__Supplied material__.
# # # # # # #
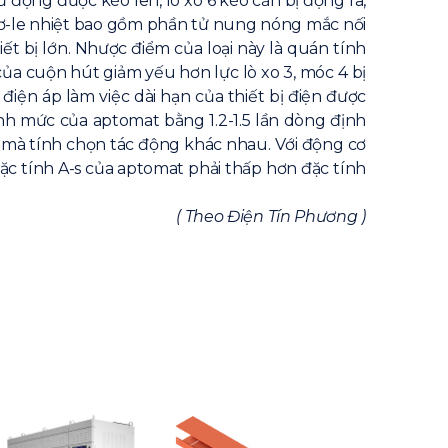
ủ động được kéo lên, lò xo 6 kéo cần bị động ra,
rơ-le nhiệt bao gồm phần tử nung nóng mắc nối
iết bị lớn. Nhược điểm của loại này là quán tính
ủa cuộn hút giảm yếu hơn lực lò xo 3, móc 4 bị
ị điện áp làm việc dài hạn của thiết bị điện được
nh mức của aptomat bằng 1.2-1.5 lần dòng định
ải mà tính chọn tác động khác nhau. Với động cơ
 đặc tính A-s của aptomat phải thấp hơn đặc tính
( Theo Điện Tín Phương )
# # # # # # #
__What is required__. Without the pictures, output the full listing exactly as it stands.

__Solution for this task__.
ủ động được kéo lên, lò xo 6 kéo cần bị động ra,
rơ-le nhiệt bao gồm phần tử nung nóng mắc nối
iết bị lớn. Nhược điểm của loại này là quán tính
ủa cuộn hút giảm yếu hơn lực lò xo 3, móc 4 bị
ị điện áp làm việc dài hạn của thiết bị điện được
nh mức của aptomat bằng 1.2-1.5 lần dòng định
ải mà tính chọn tác động khác nhau. Với động cơ
 đặc tính A-s của aptomat phải thấp hơn đặc tính
( Theo Điện Tín Phương )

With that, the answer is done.